Numerous studies have established that sTREM2 correlates with key neurodegenerative biomarkers, predominantly Aβ and tau. CSF sTREM2 levels are significantly elevated in AD patients and are strongly correlated with phosphorylated tau (p-tau). Additionally, the correlation between CSF sTREM2 levels and p-tau is a reliable indicator of cognitive decline in older individuals (Ewers et al., 2019). Research indicates that microglial activation accelerates tau protein deposition (Pascoal et al., 2021), and an increase of p-tau181 level is associated with a more rapid increase in CSF sTREM2 (Lan et al., 2024). Moreover, CSF sTREM2 levels fluctuate as AD progresses; Aβ pathology leads to decreased sTREM2 levels, while increases in sTREM2 are associated with Tau deposition (Ma et al., 2020). A recent study also confirmed that plasma Aβ concentrations positively correlate with plasma sTREM2 levels in patients with cognitive impairment (Zhao et al., 2022).

This is the first meta-analysis confirming that plasma sTREM2 levels are significantly higher in AD patients. The widespread use of CSF biomarkers in clinical practice faces challenges due to lumbar puncture limitations. Recently, clinicians and scientists have increasingly focused on easily accessible and minimally invasive blood biomarkers. It has great potential in the differential diagnosis and tracking of the progression of AD. The development and application of blood biomarkers could transform AD diagnosis and prognosis assessment (Hansson et al., 2022). Published studies on plasma sTREM2 have produced mixed results, but a recent study (Zhao et al., 2022) showed that plasma sTREM2 could serve as a peripheral biomarker to identify cognitive decline in the early stages of neurodegenerative diseases. According to Ohara et al. (2019), a 10-year follow-up indicated a higher risk of dementia in elderly individuals with elevated baseline blood sTREM2 levels. Another study (Min et al., 2021) reported a sensitivity of 81.8% in using plasma sTREM2 to distinguish AD patients from healthy controls. Therefore, more prospective studies are needed to assess the predictive value of plasma sTREM2 for AD progression.

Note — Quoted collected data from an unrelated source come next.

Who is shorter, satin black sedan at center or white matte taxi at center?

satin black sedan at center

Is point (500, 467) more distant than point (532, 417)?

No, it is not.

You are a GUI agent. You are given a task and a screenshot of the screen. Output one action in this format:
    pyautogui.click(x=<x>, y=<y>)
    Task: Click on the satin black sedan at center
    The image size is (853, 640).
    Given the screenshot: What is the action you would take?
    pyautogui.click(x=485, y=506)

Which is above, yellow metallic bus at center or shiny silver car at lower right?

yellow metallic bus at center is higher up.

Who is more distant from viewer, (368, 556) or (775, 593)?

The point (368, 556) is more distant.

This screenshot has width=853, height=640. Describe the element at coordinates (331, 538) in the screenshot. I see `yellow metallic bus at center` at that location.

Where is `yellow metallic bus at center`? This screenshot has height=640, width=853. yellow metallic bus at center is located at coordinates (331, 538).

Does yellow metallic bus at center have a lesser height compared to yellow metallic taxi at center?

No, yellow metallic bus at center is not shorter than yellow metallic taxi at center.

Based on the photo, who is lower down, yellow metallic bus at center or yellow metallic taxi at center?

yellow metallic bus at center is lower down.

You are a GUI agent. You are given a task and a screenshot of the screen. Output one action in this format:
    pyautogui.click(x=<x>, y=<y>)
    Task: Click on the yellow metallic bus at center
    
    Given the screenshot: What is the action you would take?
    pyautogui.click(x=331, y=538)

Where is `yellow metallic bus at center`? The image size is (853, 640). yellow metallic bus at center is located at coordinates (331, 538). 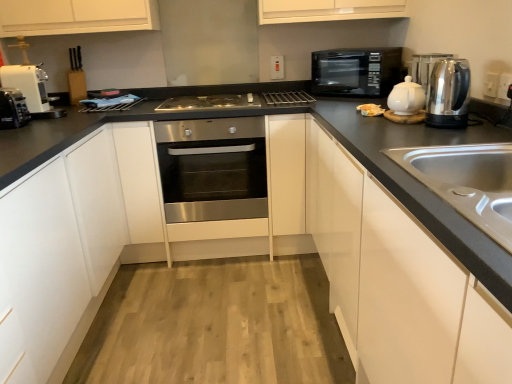 The width and height of the screenshot is (512, 384). Identify the location of free region under white plastic toaster at left (from a real-world perspective). (12, 129). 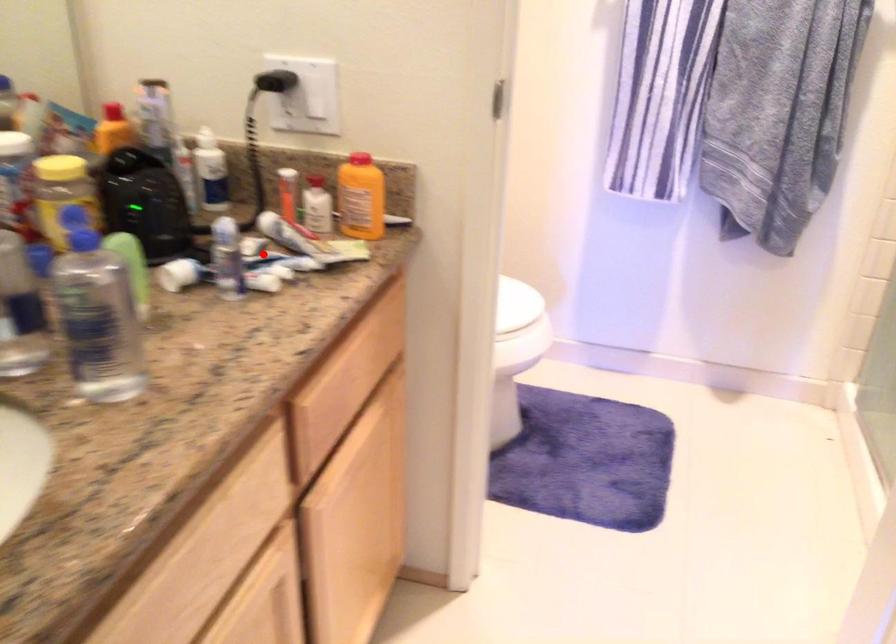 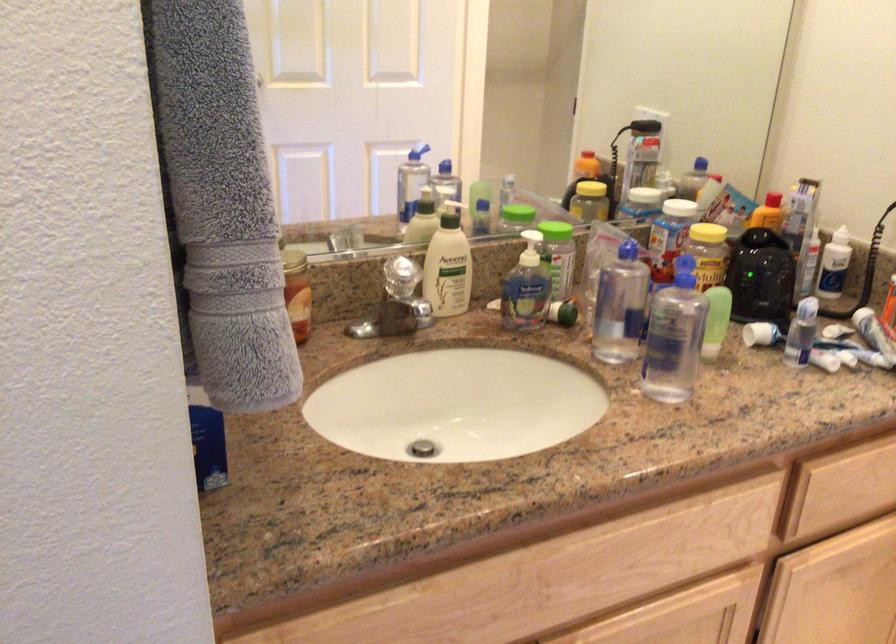 Locate, in the second image, the point that corresponds to the highlighted location in the first image.

(839, 339) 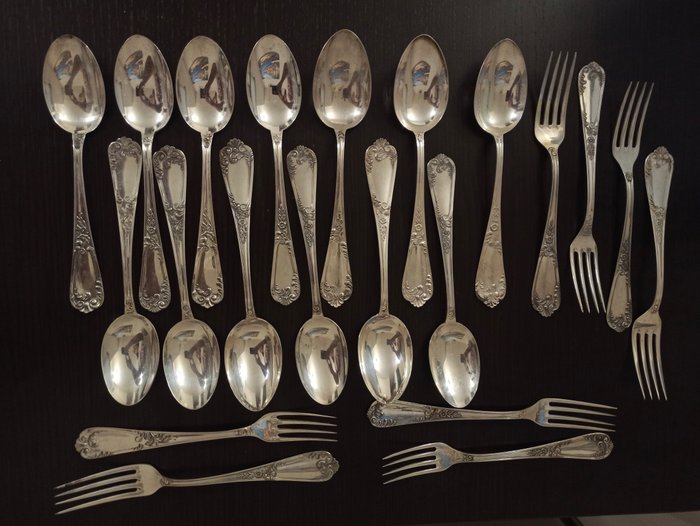 You are a GUI agent. You are given a task and a screenshot of the screen. Output one action in this format:
    pyautogui.click(x=<x>, y=<y>)
    Task: Click on the fork
    Image resolution: width=700 pixels, height=526 pixels.
    Given the screenshot: What is the action you would take?
    pyautogui.click(x=553, y=128), pyautogui.click(x=589, y=104), pyautogui.click(x=626, y=160), pyautogui.click(x=665, y=183), pyautogui.click(x=542, y=414), pyautogui.click(x=582, y=449), pyautogui.click(x=312, y=472), pyautogui.click(x=124, y=441) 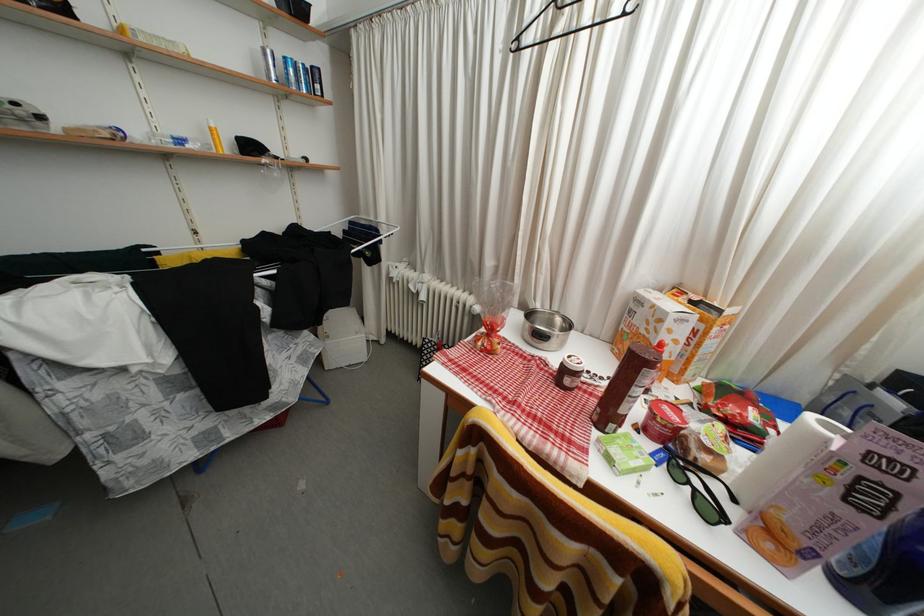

This study suggests a potential relationship between sTREM2 levels and AD, indicating that sTREM2 could be a biomarker for monitoring disease progression. However, several questions remain unanswered. First, sTREM2 levels are affected by factors such as Braak staging, neuropsychological test scores, and genetic polymorphisms. Future research should stratify AD samples to further explore this association. Second, the study offers insights into the role of gender as a sTREM2 biomarker, but detailed research on the gender-sTREM2-cognitive impairment link is lacking. Future studies should adopt more systematic and comprehensive approaches to examine gender’s influence on this relationship. Finally, continued research on plasma sTREM2 will clarify cutoff values and standards, aiding its use in diagnosing and monitoring cognitive impairment. For consistent and comparable results, standardized experimental methods and uniform laboratory kit and measurement requirements are essential.

This study has several limitations. The included studies in the analysis were cross-sectional and case–control, preventing a causal link between sTREM2 levels and AD or MCI. Only two studies focused on plasma sTREM2 levels in MCI patients. The studies showed high heterogeneity, besides the factors listed in our subgroup analysis, other variables like chronic diseases and genetic factors might have affected our findings. Additionally, the existing studies were primarily conducted in European countries and the United States. Therefore, geographic and ethnic influences on our results cannot be dismissed. More research on diverse populations is essential to confirm our findings.